Chris Rock Pens Blistering Essay on Hollywood's Race Problem: "It's a White Industry"

Writing for THR's current issue, the 'Top Five' writer, director and star tackles Hollywood's third rail as he explains what it's really like to be black in the entertainment industry (hint: you get asked to be Huggy Bear, not Starsky or Hutch) and the "slave state" of Mexicans: "If Kevin Hart is playing 40,000 seats a night, and Jon Stewart is playing 3,000 ... why does Kevin Hart have to cross over?"

http://www.hollywoodreporter.com/news/top-five-filmmaker-chris-rock-753223

©brad

He's been killing it lately in interviews, particularly the feature in NYMag with Frank Rich.

max from fearless

School of Rock - A conversation with Chris Rock about rap, comedy, Cosby, and the art of casting.
by Rembert Browne on December 3, 2014 -- GRANTLAND


I once saw Chris Rock in New York attempting to be a New Yorker. I was getting a sandwich near my office in a building that shared a space with a gym. There was Rock, alone. On his ears sat a pair of cartoonishly large, Princess Leia–like headphones.
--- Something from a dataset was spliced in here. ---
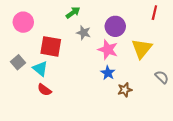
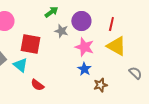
red line: (154, 13) -> (111, 24), moved
purple circle: (115, 26) -> (81, 21), moved
yellow triangle: (142, 49) -> (116, 46), turned -40
red semicircle: (44, 90) -> (37, 85), moved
I'm sure there was music playing on those headphones, but they screamed to me, "Please, just let me be for a moment." They were world-blocker-outers, those musical earmuffs. They seemed to work, too. Sure, there was a head nod here or there, but for the most part, he got to just be. At that moment — for a moment — I was happy for him, a man who I had never met and had been watching nearly my entire pop-culture-absorbing life.

It took Chris Rock four years to direct a second film, and seven more to direct a third. Following 2003's Head of State and 2007's I Think I Love My Wife, he brings us Top Five, set for nationwide release on December 12. It's a career-defining moment for Rock as an actor and, perhaps more importantly, as a director.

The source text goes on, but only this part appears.